> [TASK OBJECTIVE]
Your answer should be a single number: how many lines in the data below hold the string "сравнении".

DATA SHOWN: Begin

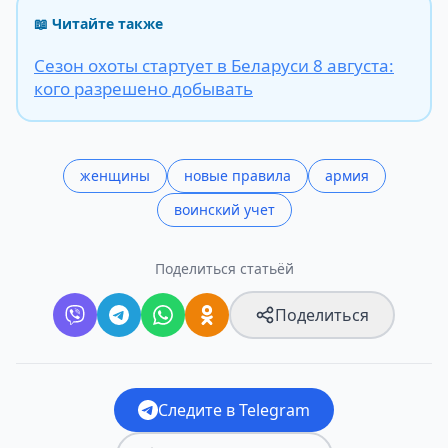
📖 Читайте также
Сезон охоты стартует в Беларуси 8 августа:
кого разрешено добывать
женщины
новые правила
армия
воинский учет
Поделиться статьёй
Поделиться
Следите в Telegram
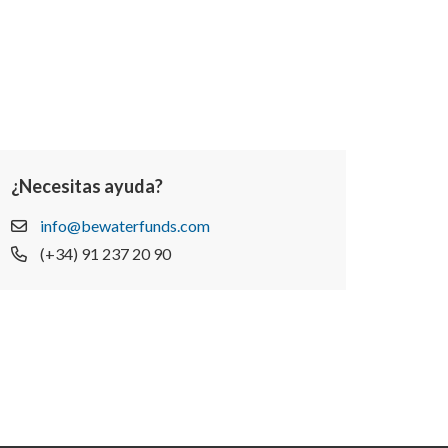
¿Necesitas ayuda?
info@bewaterfunds.com
(+34) 91 237 20 90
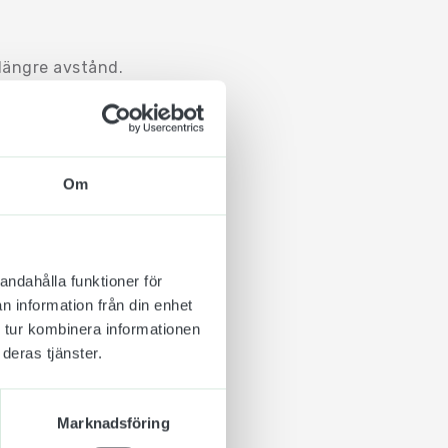
 längre avstånd.
a sidor av
färger att välja mellan
Om
ed medföljande skruv
 ifall att de skulle
andahålla funktioner för
aféer, restauranger,
n information från din enhet
 tur kombinera informationen
deras tjänster.
Marknadsföring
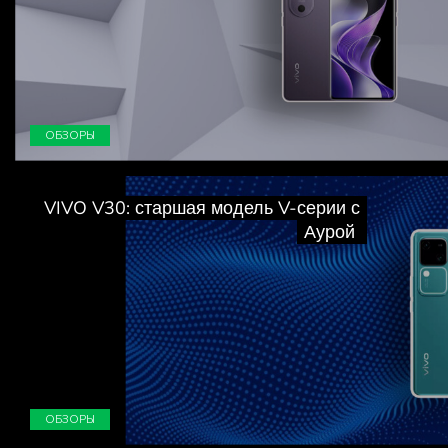
ОБЗОРЫ
VIVO V30: старшая модель V-серии с
Аурой
ОБЗОРЫ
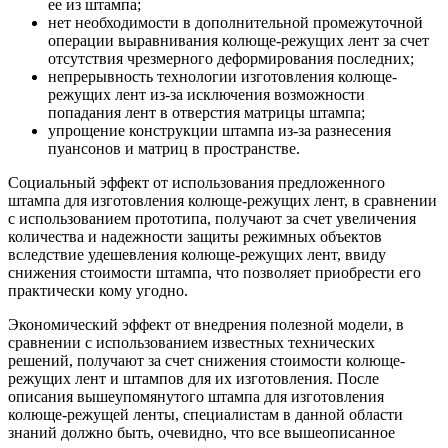
ее из штампа;
нет необходимости в дополнительной промежуточной
операции выравнивания колюще-режущих лент за счет
отсутствия чрезмерного деформирования последних;
непрерывность технологии изготовления колюще-
режущих лент из-за исключения возможности
попадания лент в отверстия матрицы штампа;
упрощение конструкции штампа из-за разнесения
пуансонов и матриц в пространстве.
Социальный эффект от использования предложенного
штампа для изготовления колюще-режущих лент, в сравнении
с использованием прототипа, получают за счет увеличения
количества и надежности защиты режимных объектов
вследствие удешевления колюще-режущих лент, ввиду
снижения стоимости штампа, что позволяет приобрести его
практически кому угодно.
Экономический эффект от внедрения полезной модели, в
сравнении с использованием известных технических
решений, получают за счет снижения стоимости колюще-
режущих лент и штампов для их изготовления. После
описания вышеупомянутого штампа для изготовления
колюще-режущей ленты, специалистам в данной области
знаний должно быть, очевидно, что все вышеописанное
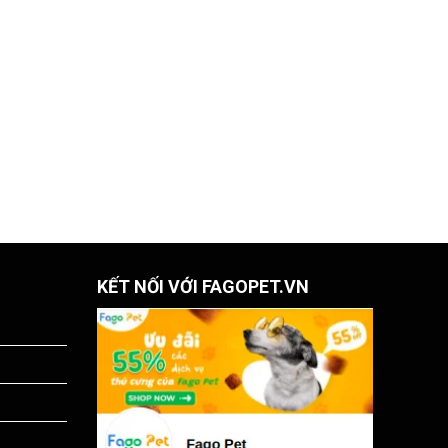
KẾT NỐI VỚI FAGOPET.VN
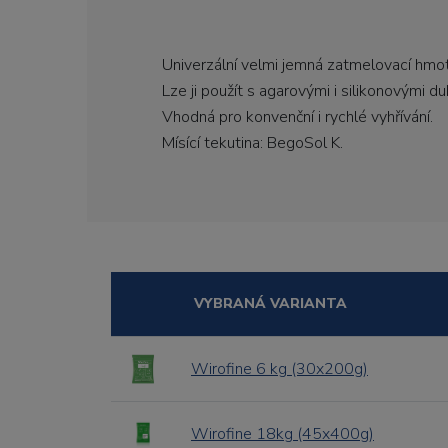
Univerzální velmi jemná zatmelovací hmo
Lze ji použít s agarovými i silikonovými d
Vhodná pro konvenční i rychlé vyhřívání.
Mísící tekutina: BegoSol K.
VYBRANÁ VARIANTA
Wirofine 6 kg (30x200g)
Wirofine 18kg (45x400g)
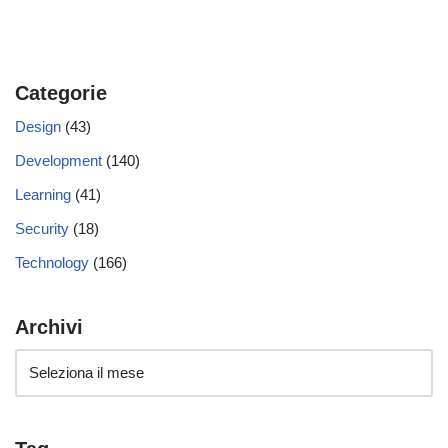
Categorie
Design
(43)
Development
(140)
Learning
(41)
Security
(18)
Technology
(166)
Archivi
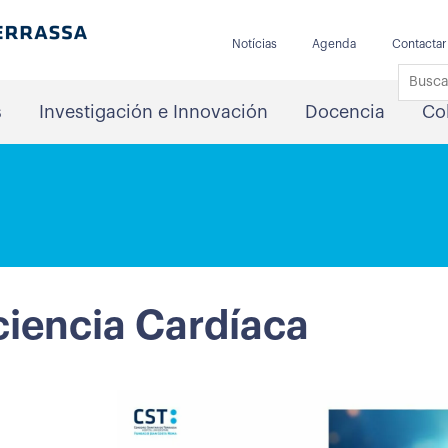
Notícias
Agenda
Contactar
s
Investigación e Innovación
Docencia
Co
iciencia Cardíaca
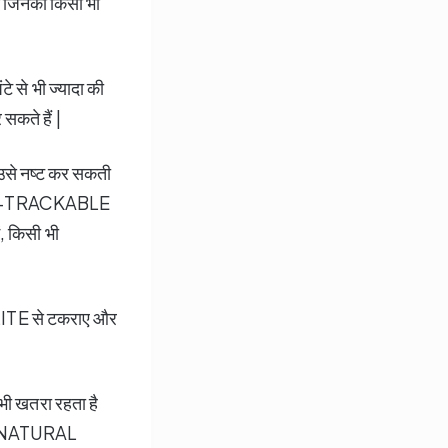
 या जिनका किसी भी
े से भी ज्यादा की
कते हैं |
से नष्ट कर सकती
ई NON-TRACKABLE
, किसी भी
LLITE से टकराए और
 खतरा रहता है
T, NATURAL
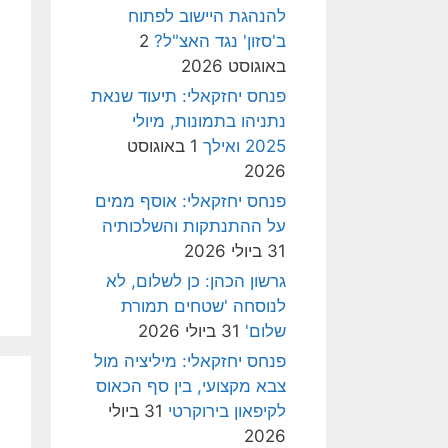
להנהגת היישוב לפתוח
ב'סזון' נגד האצ"ל?
2
באוגוסט 2026
פנחס יחזקאלי: תיעוד שנאת
נתניהו בתמונות, מיולי
2025 ואילך
1 באוגוסט
2026
פנחס יחזקאלי: אוסף ממים
על ההתנתקות והשלכותיה
31 ביולי 2026
גרשון הכהן: כן לשלום, לא
לנוסחה 'שטחים תמורת
שלום'
31 ביולי 2026
פנחס יחזקאלי: מיליציה מול
צבא מקצועי, בין סף הכאוס
לקיפאון בירוקרטי
31 ביולי
2026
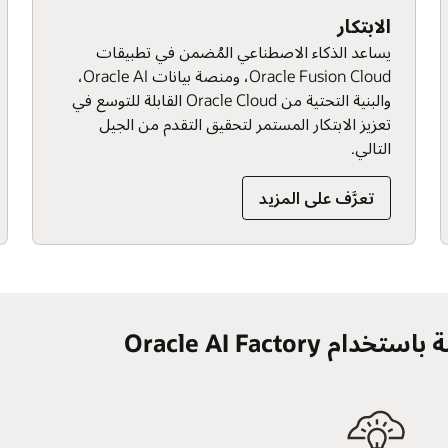
معرفة المزيد
دعم تعليم الذكاء الاصطناعي والتدريب، بالإضافة إلى
موارد إدارة التغيير الشاملة، وصقل المهارات والاعتماد
ي
الناجح عبر كل مرحلة من مراحل التحول.
تعرَّف على المزيد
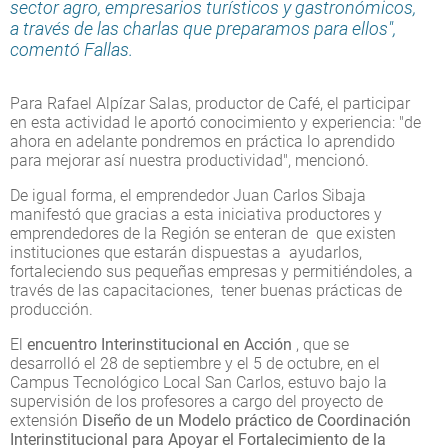
sector agro, empresarios turísticos y gastronómicos,
a través de las charlas que preparamos para ellos",
comentó Fallas.
Para Rafael Alpízar Salas, productor de Café, el participar
en esta actividad le aportó conocimiento y experiencia: "de
ahora en adelante pondremos en práctica lo aprendido
para mejorar así nuestra productividad", mencionó.
De igual forma, el emprendedor Juan Carlos Sibaja
manifestó que gracias a esta iniciativa productores y
emprendedores de la Región se enteran de que existen
instituciones que estarán dispuestas a ayudarlos,
fortaleciendo sus pequeñas empresas y permitiéndoles, a
través de las capacitaciones, tener buenas prácticas de
producción.
El
encuentro Interinstitucional en Acción
, que se
desarrolló el 28 de septiembre y el 5 de octubre, en el
Campus Tecnológico Local San Carlos, estuvo bajo la
supervisión de los profesores a cargo del proyecto de
extensión
Diseño de un Modelo práctico de Coordinación
Interinstitucional para Apoyar el Fortalecimiento de la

DATA SHOWN: End

> [ANSWER TO THIS PROBLEM]
2